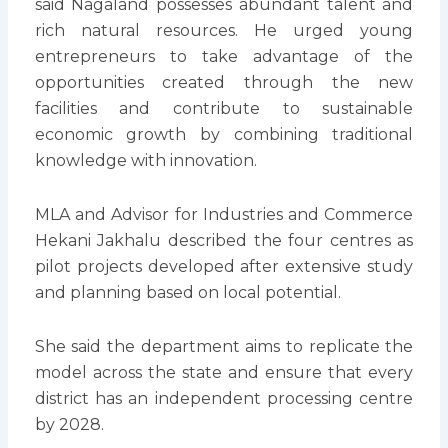
said Nagaland possesses abundant talent and
rich natural resources. He urged young
entrepreneurs to take advantage of the
opportunities created through the new
facilities and contribute to sustainable
economic growth by combining traditional
knowledge with innovation.
MLA and Advisor for Industries and Commerce
Hekani Jakhalu described the four centres as
pilot projects developed after extensive study
and planning based on local potential.
She said the department aims to replicate the
model across the state and ensure that every
district has an independent processing centre
by 2028.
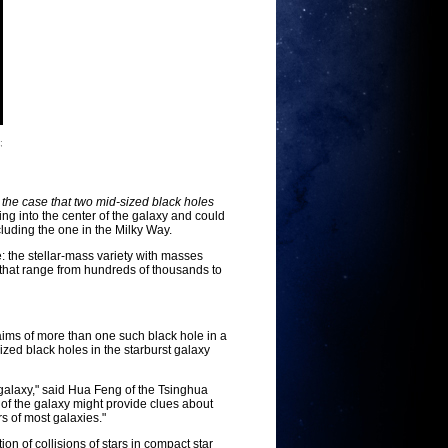
;
e case that two mid-sized black holes
ing into the center of the galaxy and could
luding the one in the Milky Way.
e: the stellar-mass variety with masses
, that range from hundreds of thousands to
aims of more than one such black hole in a
ized black holes in the starburst galaxy
 galaxy," said Hua Feng of the Tsinghua
r of the galaxy might provide clues about
s of most galaxies."
n of collisions of stars in compact star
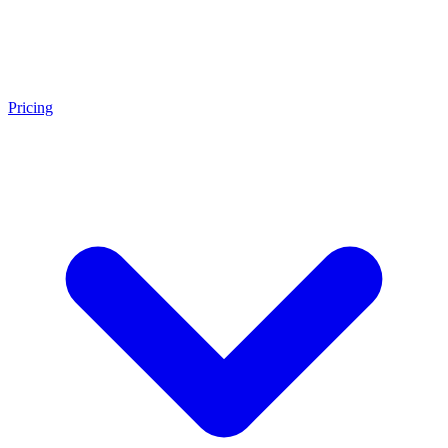
Pricing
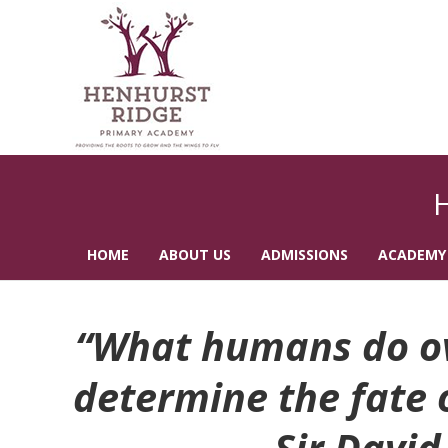
HOME
ABOUT US
ADMISSIONS
ACADEMY
CONTACT US
“What humans do ove
determine the fate of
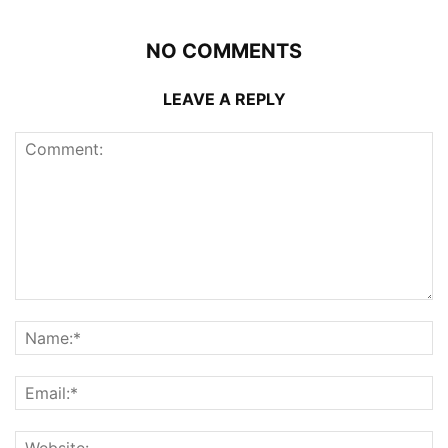
NO COMMENTS
LEAVE A REPLY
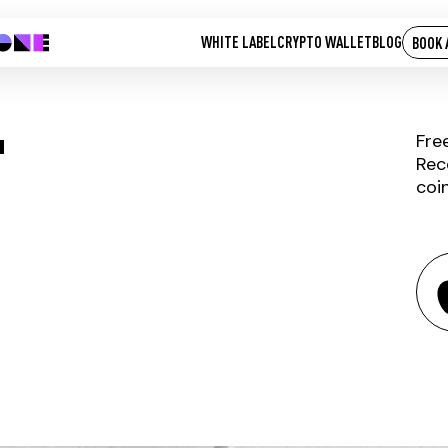
WHITE LABEL
CRYPTO WALLET
BLOG
BOOK 
T
Fre
Rec
coi
AGROLOT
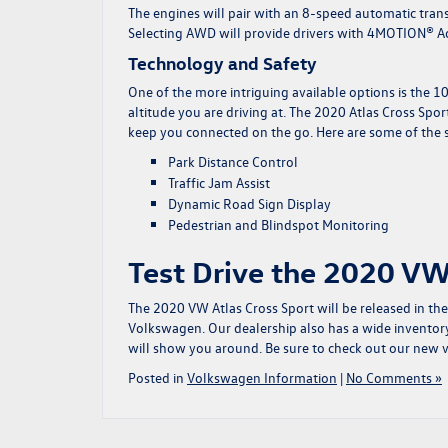
The engines will pair with an 8-speed automatic trans
Selecting AWD will provide drivers with 4MOTION® Ac
Technology and Safety
One of the more intriguing available options is the 10
altitude you are driving at. The 2020 Atlas Cross Spor
keep you connected on the go. Here are some of the sa
Park Distance Control
Traffic Jam Assist
Dynamic Road Sign Display
Pedestrian and Blindspot Monitoring
Test Drive the 2020 VW 
The 2020 VW Atlas Cross Sport will be released in the 
Volkswagen. Our dealership also has a wide inventor
will show you around. Be sure to check out our
new v
Posted in
Volkswagen Information
|
No Comments »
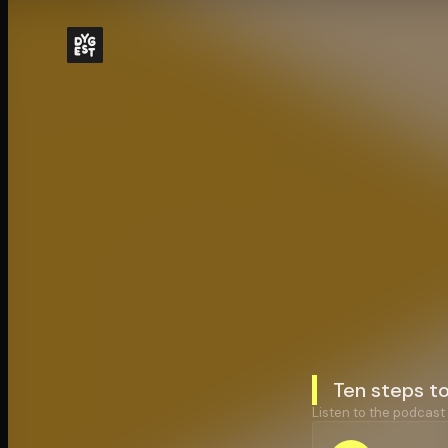
Ten steps t
Listen to the podcast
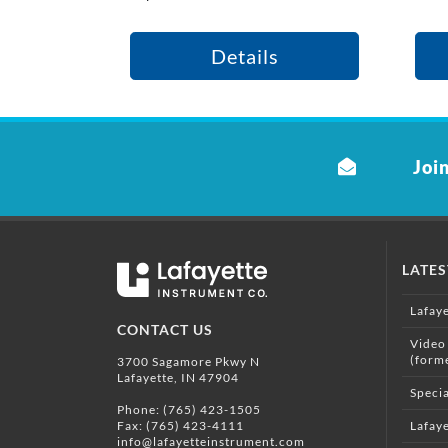
Details
Join
LATE
Lafay
CONTACT US
Video
(form
3700 Sagamore Pkwy N
Lafayette, IN 47904
Specia
Phone:
(765) 423-1505
Fax: (765) 423-4111
Lafaye
info@lafayetteinstrument.com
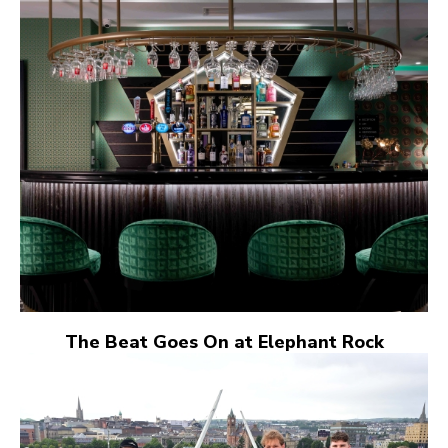
The Beat Goes On at Elephant Rock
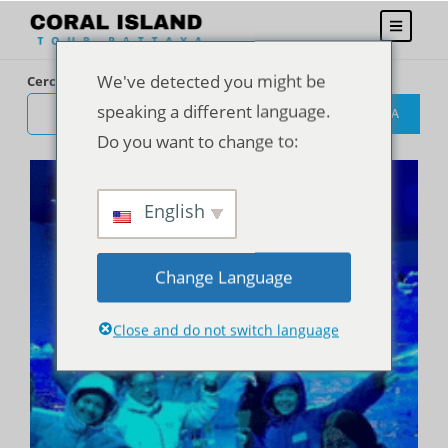
We've detected you might be
Cerca
speaking a different language.
CERCA
Do you want to change to:
English
Change Language
Close and do not switch language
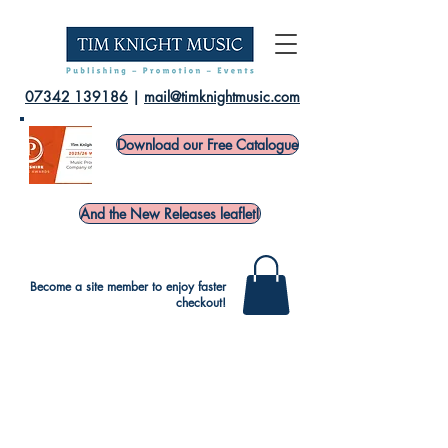
07342 139186
|
mail@timknightmusic.com
Download our Free Catalogue
And the New Releases leaflet!
Become a site member to enjoy faster
checkout!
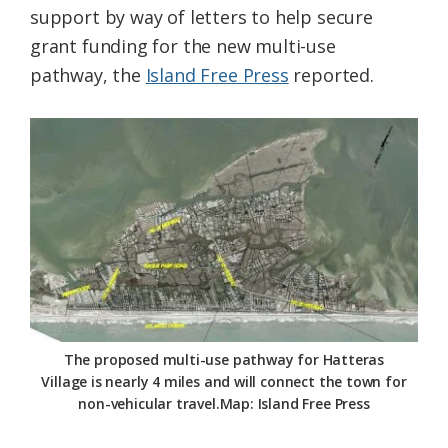
support by way of letters to help secure
Federation
grant funding for the new multi-use
pathway, the
Island Free Press
reported.
The proposed multi-use pathway for Hatteras
Village is nearly 4 miles and will connect the town for
non-vehicular travel.Map: Island Free Press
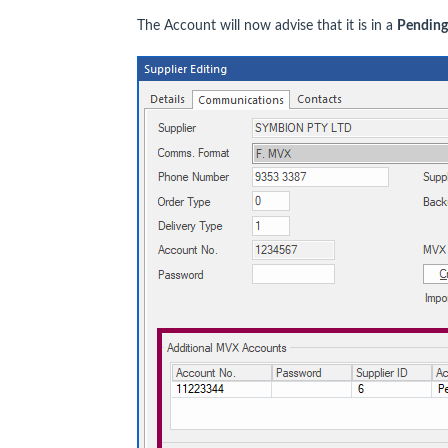
The Account will now advise that it is in a
Pending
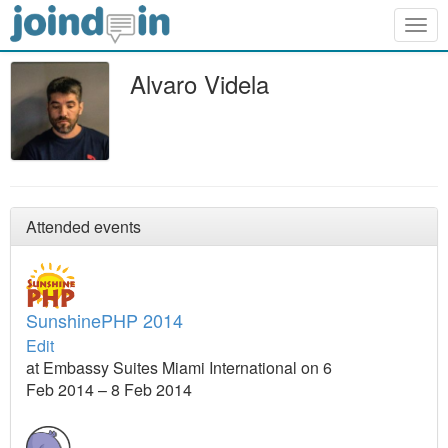
Togg
navig
Alvaro Videla
Attended events
SunshinePHP 2014
Edit
at Embassy Suites Miami International on 6
Feb 2014 – 8 Feb 2014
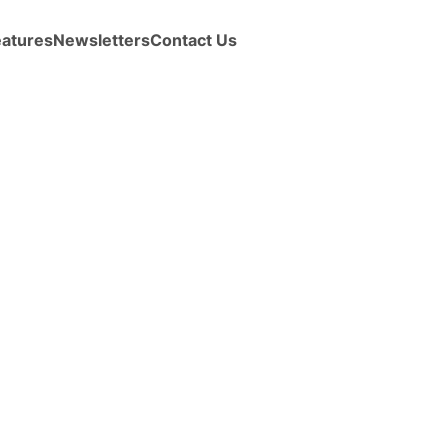
eatures
Newsletters
Contact Us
------------------------------------------------------------
■ **Goal of the exercise**
When the word "Atlas" appears in a line of the listing, pull that line out.

■ **Output of the exercise**
altitude you are driving at. The 2020 Atlas Cross Spor
The 2020 VW Atlas Cross Sport will be released in the 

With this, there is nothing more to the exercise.